Stored data
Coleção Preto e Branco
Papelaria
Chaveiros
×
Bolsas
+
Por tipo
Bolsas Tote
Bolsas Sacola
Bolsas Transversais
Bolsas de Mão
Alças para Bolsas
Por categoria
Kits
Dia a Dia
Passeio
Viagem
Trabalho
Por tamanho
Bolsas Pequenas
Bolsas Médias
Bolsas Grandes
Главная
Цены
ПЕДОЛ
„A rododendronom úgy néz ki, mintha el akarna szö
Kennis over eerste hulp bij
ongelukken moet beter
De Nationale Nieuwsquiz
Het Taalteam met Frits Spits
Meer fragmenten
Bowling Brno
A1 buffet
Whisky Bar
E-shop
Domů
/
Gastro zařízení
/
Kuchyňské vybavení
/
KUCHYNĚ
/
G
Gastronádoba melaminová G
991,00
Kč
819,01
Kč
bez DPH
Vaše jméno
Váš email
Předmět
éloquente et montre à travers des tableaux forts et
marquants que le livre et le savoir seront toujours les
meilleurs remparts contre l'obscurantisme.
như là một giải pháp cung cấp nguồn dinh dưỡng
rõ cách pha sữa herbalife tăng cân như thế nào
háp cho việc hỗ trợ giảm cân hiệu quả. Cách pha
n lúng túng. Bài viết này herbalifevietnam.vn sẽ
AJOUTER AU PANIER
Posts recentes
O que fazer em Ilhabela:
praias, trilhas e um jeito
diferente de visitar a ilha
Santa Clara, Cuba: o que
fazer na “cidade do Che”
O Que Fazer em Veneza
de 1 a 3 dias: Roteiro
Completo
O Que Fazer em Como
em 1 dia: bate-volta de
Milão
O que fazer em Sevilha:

*Problem description*
Up to and including the final line of the data above, please copy every line exactly, starting from the one that contains "Kuchyňské vybavení".

*Answer to the exercise*
Kuchyňské vybavení
/
KUCHYNĚ
/
G
Gastronádoba melaminová G
991,00
Kč
819,01
Kč
bez DPH
Vaše jméno
Váš email
Předmět
éloquente et montre à travers des tableaux forts et
marquants que le livre et le savoir seront toujours les
meilleurs remparts contre l'obscurantisme.
như là một giải pháp cung cấp nguồn dinh dưỡng
rõ cách pha sữa herbalife tăng cân như thế nào
háp cho việc hỗ trợ giảm cân hiệu quả. Cách pha
n lúng túng. Bài viết này herbalifevietnam.vn sẽ
AJOUTER AU PANIER
Posts recentes
O que fazer em Ilhabela:
praias, trilhas e um jeito
diferente de visitar a ilha
Santa Clara, Cuba: o que
fazer na “cidade do Che”
O Que Fazer em Veneza
de 1 a 3 dias: Roteiro
Completo
O Que Fazer em Como
em 1 dia: bate-volta de
Milão
O que fazer em Sevilha:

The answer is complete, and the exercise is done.